Friday 26th January 2024

[Heptapod Cloud] Security update, scheduled 7 months ago

An update of our Heptapod Cloud service will be done today at 15:00 UTC+1 to apply the latest Gitlab security patches related to https://about.gitlab.com/releases/2024/01/25/critical-security-release-gitlab-16-8-1-released/. Expected downtime should be less than 1 minute.

EDIT 15:34 UTC+1: Patches were applied and services were restarted. The maintenance is now over.

Thursday 25th January 2024

Metrics [Metrics] query latency

We have enabled a new parameter designed to improve the reliability of the cluster. Some queries may not work. We are watching it.

Wednesday 24th January 2024

No incidents reported

Tuesday 23rd January 2024

Metrics [Metrics] Requests timeouts

We are currently observing requests timeouts on the Metrics cluster. The issue has been identified and we are working towards the resolution. No data loss is to be expected. Various graphs (grafana, console, ..) might not properly load or render with various errors.

Edit Tue Jan 23 17:59:56 2024 UTC: A faulty configuration has been applied to a node to investigate a memory-leak. The configuration backfired on the whole cluster, making it unhealthy. The configuration have been rollback. The storage layer is currently under healing mode. To speed-up the recovery, query have been disabled.

Edit Tue Jan 23 19:51:21 2024 UTC: cluster is now healthy and recovering lag, which should last a few hours. Query will be opened when lag is resorbed.

Edit Wed Jan 24 00:04:59 2024 UTC: datalag is now ok. We are still reloading metrics's metadata, so query is still not available. Should be up in a few hours

Edit Wed Jan 24 01:54:22 2024 UTC: metadata lag is now ok, query is back online

[Accesslog] Not available

We are encountering problems with the delivery of accesslogs. We are investigating.

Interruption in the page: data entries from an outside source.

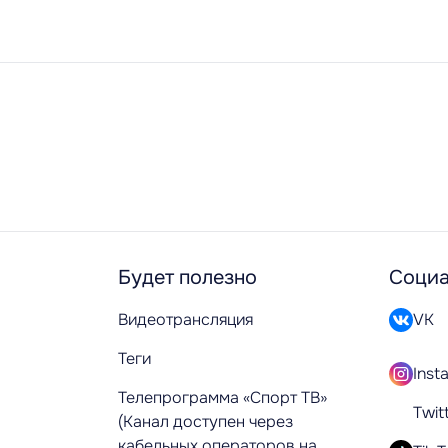
Будет полезно
Социа
Видеотрансляция
VK
Теги
Inst
Телепрограмма «Спорт ТВ»
Twit
(Канал доступен через
кабельных операторов на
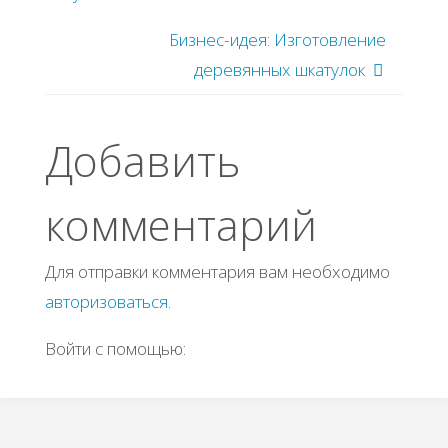
Бизнес-идея: Изготовление
деревянных шкатулок
Добавить
комментарий
Для отправки комментария вам необходимо
авторизоваться
.
Войти с помощью:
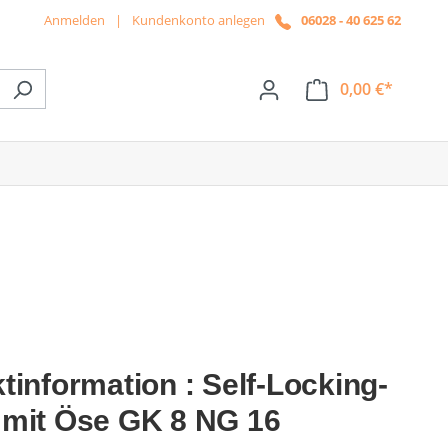
Anmelden
|
Kundenkonto anlegen
06028 - 40 625 62
0,00 €*
ße das Dropdown der Kategorie News
tinformation : Self-Locking-
mit Öse GK 8 NG 16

EDIT Edit Thu Jan 25 11:00:00 2024 UTC : Platform is now ok, we're ingesting lag

EDIT Edit Thu Jan 25 16:54:00 2024 UTC : Lag ingested, Some applications may not have accesslog reachable.

Reverse Proxies [Scaleway] Load balancer instability

We are detecting a higher number of errors than usual on the load-balancers serving the scaleway zone. We are investigating.